El director se crió en Waco, Texas, en una familia conflictiva de grandes altibajos económicos y sentimentales, y tuvo una adolescencia marcada por el contacto con la naturaleza y el aprendizaje de los resortes violentos del mundo que le rodeaba. Su hermano murió en circunstancias que nadie conoce bien del todo. Pero sí se conoce que él se ha sentido durante años terriblemente culpable por ello. Estamos, por tanto, ante una confesión fílmica en toda regla, y ante la expresión dramática de unos demonios interiores violentísimos y muy dolorosos, pero también ante la evocación plácida, sensorialmente apabullante, de unos recuerdos muy intensos. En la ficción son los recuerdos de un hombre roto y perdido en una gran ciudad, agobiado por enormes edificios de cristal y acero, y por un trabajo que le aporta dinero y posición, pero que le vacía por dentro y no le hace feliz. Ese hombre, al que aporta su rostro el imprescindible Sean Penn, es un alter-ego evidente del propio director, y cuando no vaga por el fotograma o conversa oscuramente con su padre en un ascensor que le lleva a ninguna parte, se evade en la remembranza de su infancia con sus dos hermanos, que en la cosmogonía de Malick viene a representar el paraíso perdido que ya vimos en las sociedades preindustriales de las Islas Solomon de ‘La delgada línea roja’ o en la Virginia salvaje de ‘El nuevo mundo’. Se trata de un hombre que anhela recuperar una inocencia y una alegría que en su vida parecen perdidas, y que pasan por aceptar las propias enormes limitaciones y que la muerte es invencible y caprichosa, pero que no puede arrebatarle todo lo bueno que ha conocido.

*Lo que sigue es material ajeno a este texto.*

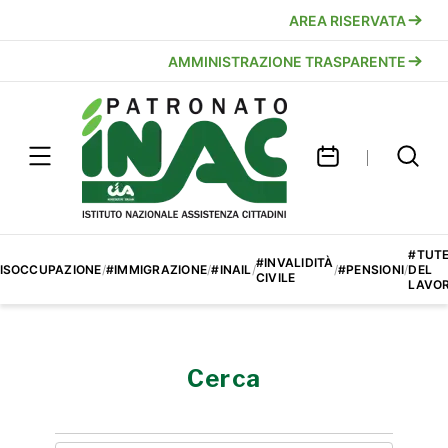
AREA RISERVATA
AMMINISTRAZIONE TRASPARENTE
#TUT
#INVALIDITÀ
ISOCCUPAZIONE
/
#IMMIGRAZIONE
/
#INAIL
/
/
#PENSIONI
/
DEL
CIVILE
LAVO
Cerca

Pero para ello tendrá que recordar (es decir, volver a pasar por el corazón) muchos acontecimientos terribles y oscuros que le marcaron para siempre y que sólo ahora, siendo un hombre maduro, puede intentar comprender. De este modo, la película es un enorme flash-back, que en los primeros momentos son como fogonazos que golpean su cuerpo y que luego, durante dos horas, serán el eje central del relato. Nos convertiremos en él, y nos sentiremos completamente identificados (yo mismo me he sentido estremecedoramente retratado en mi relación con mi padre y con mi hermano) en su vértigo emocional, y seremos testigos privilegiados de la vida rutinaria de una familia media de mediados del siglo XX en un barrio residencial como pudo haber miles en Estados Unidos. Seremos parte de esa familia y se nos permitirá compartir sus momentos de euforia y sus miserias y épocas de dolor. Pero nunca desde lo moral o lo narrativo, y siempre desde lo sensorial, lo fugaz, crisol de instantes irrepetibles que, en su misma esencia, llega a convocar una tensión psíquica y espiritual muy difícil de describir y que sólo las grandes obras de arte pueden atesorar, y se descubre uno llorando ante sus imágenes, sin saber muy bien si las lágrimas están provocadas por la belleza de esas imágenes o por lo desgarrador y lacerante de algunas escenas. O quizá porque uno comprende que realmente ya no está solo en el mundo.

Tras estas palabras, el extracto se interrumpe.